While Warren was at the polling station, she said another woman who lives in the same apartment complex had an identical problem.

“On my way back home after we dealt with all this I ran into another group of ladies outside and all their names were crossed off the list, and they had to go through the same thing of signing affidavits. There’s something not right here. There’s too many people in one building,” Warren said.

All of these are familiar Republican tactics over the past decade.

Who is most likely responsible for this? Liberals, New Democrats, or Conservatives? Frank Valeriote is the Liberal incumbent in a Liberal stronghold, and the youth vote trends strongly to the New Democrats. That leaves the Conservatives, who we know tried to shut down the University of Guelph special ballot — and who, of course, also happen to employ Republican consulting firms.

How many incidents like these do we not know about?  Will Elections Canada be allowed to launch a full investigation? Will those responsible be held accountable?

For the record, it does not matter whether or not these tactics can be regarded to have succeeded on any scale large or small. It only matters that they occurred at all. This needs to be traced to the source.

The Will of the People

Frye in The Great Code:

For us democracy, as a source of loyalty, does not mean only the machinery of elections or a greater tolerance of religion and art or a greater relaxation of leisure, privacy, or freedom of movement, but what all these things point to: the sense of an individuality that grows out of society but is infinitely more than a social function. (CW 19, 119)

It is a truism that the results of any election must be respected.

But the fact that 60% of the electorate voted against a government that seeks to polarize the country as a deliberate political strategy, and routinely demonizes the opposition through co-ordinated smear campaigns, says a lot about where we are today. The solid majority of voters who cast ballots against this government may have to respect the results, but they are not required to pretend those results are fully representative of the will of the people. The built-in flaw of our first-past-the-post system is that minority governments more comprehensively represent the majority, while majority governments almost invariably represent a minority. We accept the results, but we understand their limitations and push back against them by way of our constitutional guarantees of free speech and free assembly.

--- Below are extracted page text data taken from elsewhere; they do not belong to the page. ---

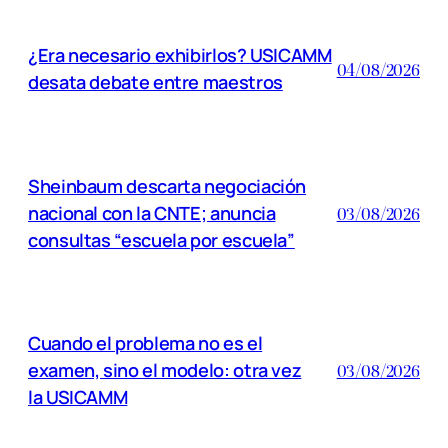
¿Era necesario exhibirlos? USICAMM
04/08/2026
desata debate entre maestros
Sheinbaum descarta negociación
nacional con la CNTE; anuncia
03/08/2026
consultas “escuela por escuela”
Cuando el problema no es el
examen, sino el modelo: otra vez
03/08/2026
la USICAMM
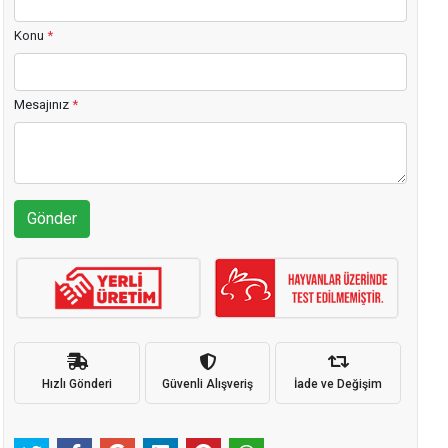
Konu
*
Mesajınız
*
Gönder
Hızlı Gönderi
Güvenli Alışveriş
İade ve Değişim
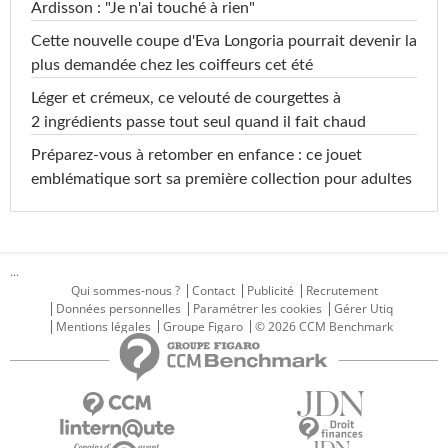
Ardisson : "Je n'ai touché à rien"
Cette nouvelle coupe d'Eva Longoria pourrait devenir la
plus demandée chez les coiffeurs cet été
Léger et crémeux, ce velouté de courgettes à
2 ingrédients passe tout seul quand il fait chaud
Préparez-vous à retomber en enfance : ce jouet
emblématique sort sa première collection pour adultes
...
Qui sommes-nous ?
Contact
Publicité
Recrutement
Données personnelles
Paramétrer les cookies
Gérer Utiq
Mentions légales
Groupe Figaro
© 2026 CCM Benchmark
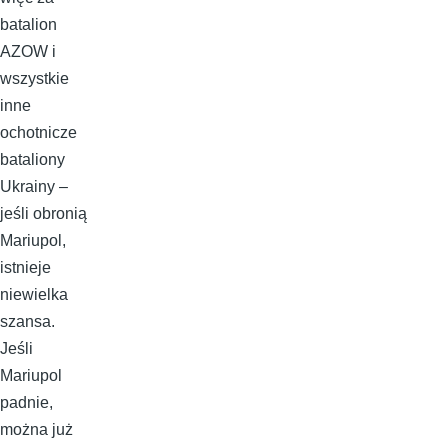
batalion
AZOW i
wszystkie
inne
ochotnicze
bataliony
Ukrainy –
jeśli obronią
Mariupol,
istnieje
niewielka
szansa.
Jeśli
Mariupol
padnie,
można już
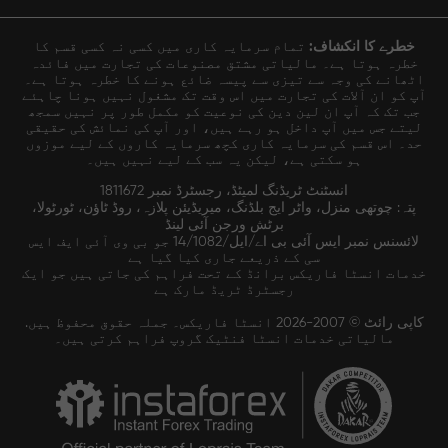
خطرے کا انکشاف:
تمام سرمایہ کاری میں کسی نہ کسی قسم کا
خطرہ ہوتا ہے۔ مالیاتی مشتق مصنوعات کی تجارت میں فائدہ
اٹھانے کی وجہ سے تیزی سے پیسہ ضائع ہونے کا خطرہ ہوتا ہے۔
آپ کو ان آلات کی تجارت میں اس وقت تک مشغول نہیں ہونا چاہئے
جب تک کہ آپ ان لین دین کی نوعیت کو مکمل طور پر نہیں سمجھ
لیتے جس میں آپ داخل ہو رہے ہیں، اور آپ کی نمائش کی حقیقی
حد۔ اس قسم کی سرمایہ کاری کچھ سرمایہ کاروں کے لیے موزوں
ہو سکتی ہے، لیکن یہ سب کے لیے نہیں ہیں۔
انسٹنٹ ٹریڈنگ لمیٹڈ، رجسٹرڈ نمبر 1811672
پتہ: چوتھی منزل، واٹر ایج بلڈنگ، میریڈیئن پلازہ، روڈ ٹاؤن، ٹورٹولا،
برٹش ورجن آئی لینڈ
لائسنس نمبر ایس آئی بی اے/ایل/14/1082 جو بی وی آئی ایف ایس
سی کے ذریعے جاری کیا گیا ہے
خدمات انسٹا فاریکس برانڈ کے تحت فراہم کی جاتی ہیں جو ایک
رجسٹرڈ ٹریڈ مارک ہے
کاپی رائٹ © 2007-2026 انسٹا فاریکس۔ جملہ حقوق محفوظ ہیں.
مالیاتی خدمات انسٹا فنٹیک گروپ فراہم کرتی ہیں۔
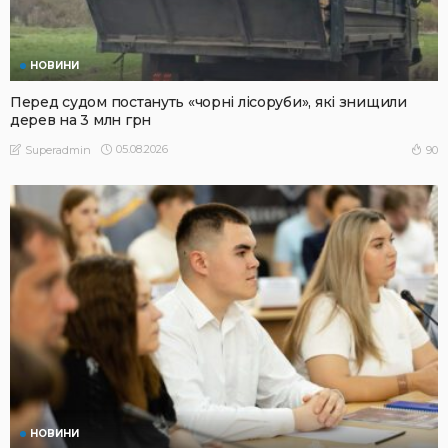
НОВИНИ
Перед судом постануть «чорні лісоруби», які знищили
дерев на 3 млн грн
05.08.2026
90
Superadmin
НОВИНИ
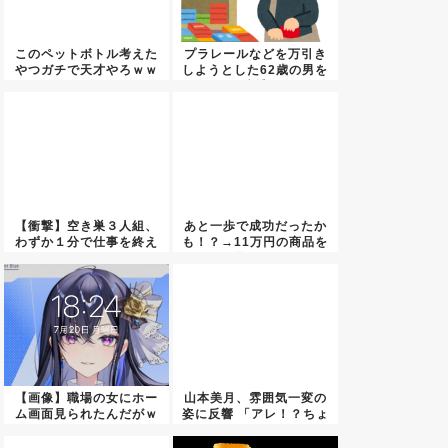
このペットボトル考えた
プラレールなどを万引き
やつガチで天才やろｗｗ
しようとした62歳の男を
ｗｗｗ...
逮捕
【衝撃】空き巣３人組、
あと一歩で成功だったか
わずか１分で仕事を終え
も！？→11万円の商品を
てしま...
巡る...
【画像】職場の女にホー
山本美月、雰囲気一変の
ム画面見られたんだがｗ
姿に反響 「アレ！？ちょ
ｗｗｗ...
っと...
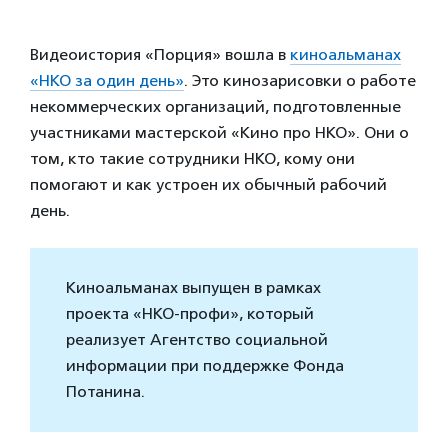
Видеоистория «Порция» вошла в
киноальманах
«НКО за один день»
. Это кинозарисовки о работе
некоммерческих организаций, подготовленные
участниками мастерской «Кино про НКО». Они о
том, кто такие сотрудники НКО, кому они
помогают и как устроен их обычный рабочий
день.
Киноальманах выпущен в рамках
проекта «НКО-профи», который
реализует Агентство социальной
информации при поддержке Фонда
Потанина.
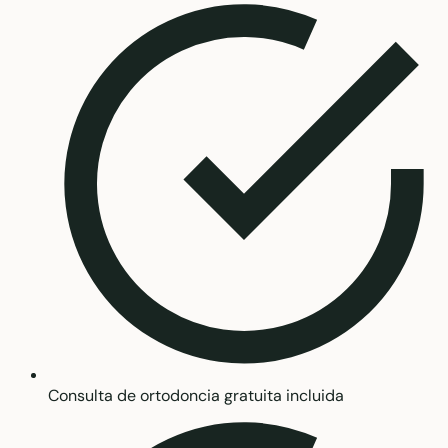
Consulta de ortodoncia gratuita incluida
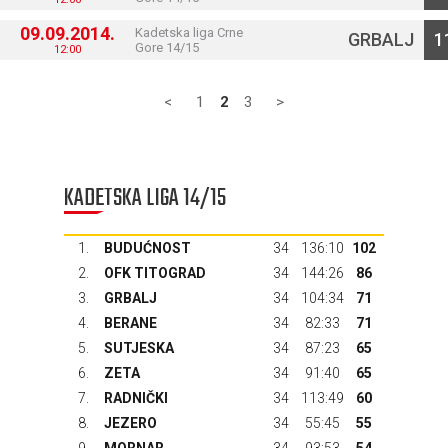
09.09.2014.
Kadetska liga Crne
GRBALJ
1
Gore 14/15
12:00
<
1
2
3
>
KADETSKA LIGA 14/15
1.
BUDUĆNOST
34
136:10
102
2.
OFK TITOGRAD
34
144:26
86
3.
GRBALJ
34
104:34
71
4.
BERANE
34
82:33
71
5.
SUTJESKA
34
87:23
65
6.
ZETA
34
91:40
65
7.
RADNIČKI
34
113:49
60
8.
JEZERO
34
55:45
55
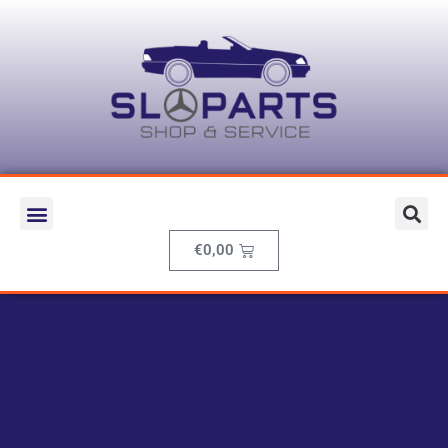
€
0,00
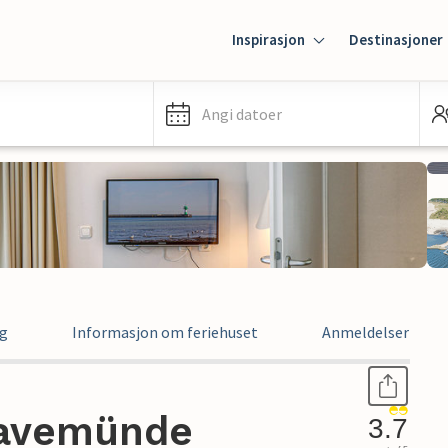
Inspirasjon
Destinasjoner
Angi datoer
ng
Informasjon om feriehuset
Anmeldelser
Travemünde
3.7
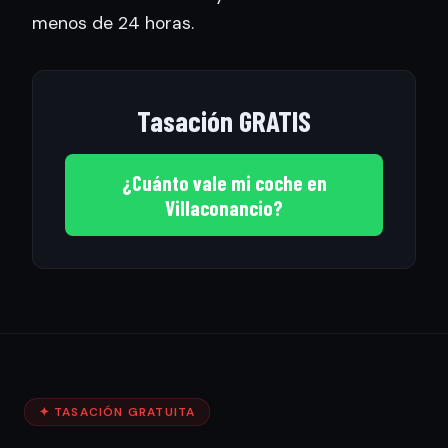
menos de 24 horas.
Tasación GRATIS
¿Cuánto vale mi coche en
Villaconancio?
✦ TASACIÓN GRATUITA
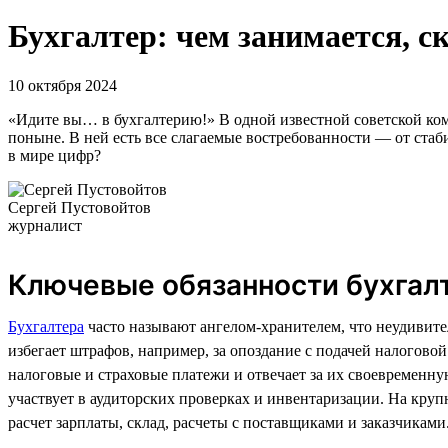
Бухгалтер: чем занимается, с
10 октября 2024
«Идите вы… в бухгалтерию!» В одной известной советской коме
поныне. В ней есть все слагаемые востребованности — от стаб
в мире цифр?
Сергей Пустовойтов
журналист
Ключевые обязанности бухгал
Бухгалтера
часто называют ангелом-хранителем, что неудивите
избегает штрафов, например, за опоздание с подачей налогово
налоговые и страховые платежи и отвечает за их своевременную
участвует в аудиторских проверках и инвентаризации. На кру
расчет зарплаты, склад, расчеты с поставщиками и заказчиками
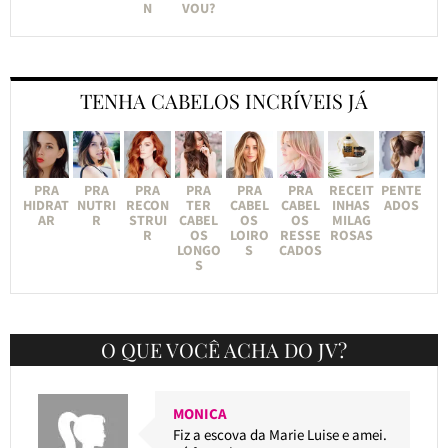
N
VOU?
TENHA CABELOS INCRÍVEIS JÁ
PRA
PRA
PRA
PRA
PRA
PRA
RECEIT
PENTE
HIDRAT
NUTRI
RECON
TER
CABEL
CABEL
INHAS
ADOS
AR
R
STRUI
CABEL
OS
OS
MILAG
R
OS
LOIRO
RESSE
ROSAS
LONGO
S
CADOS
S
O QUE VOCÊ ACHA DO JV?
MONICA
Fiz a escova da Marie Luise e amei.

Given their past behavior, the Conservatives will almost certainly press a legislative agenda that will offend the majority that made a particular point to vote against them. It is especially important to remember therefore that democracy is not just about what happens on election day. It is an everyday process. It is a full-time commitment. This government, like all governments, needs to be monitored and the concerns of the majority of citizens who voted against it must be articulated so that they will not be ignored. The next election when it comes ought to be an extension of what we are willing to do from this point on to protect our interests and to support our democratic traditions and institutions. Stephen Harper has tellingly made reference in the past to “real Canadians,” an unacceptable formulation. All Canadians are real Canadians, even if they do not vote for the Conservatives and will continue to vote against them at every opportunity.

It’s worth repeating: government is not our master but our servant. Those who govern may not always remember that, which means that we can never allow them to forget it.

Last Poll

Here’s where we are today, based upon an aggregate of the latest polls:

Almost 63% of Canadians are set to vote against the Conservatives. Here’s hoping we get a parliament representative of that.

Vote. If you are not registered, you can still go to your local polling station and vote if you produce ID and a piece of mail with your address on it.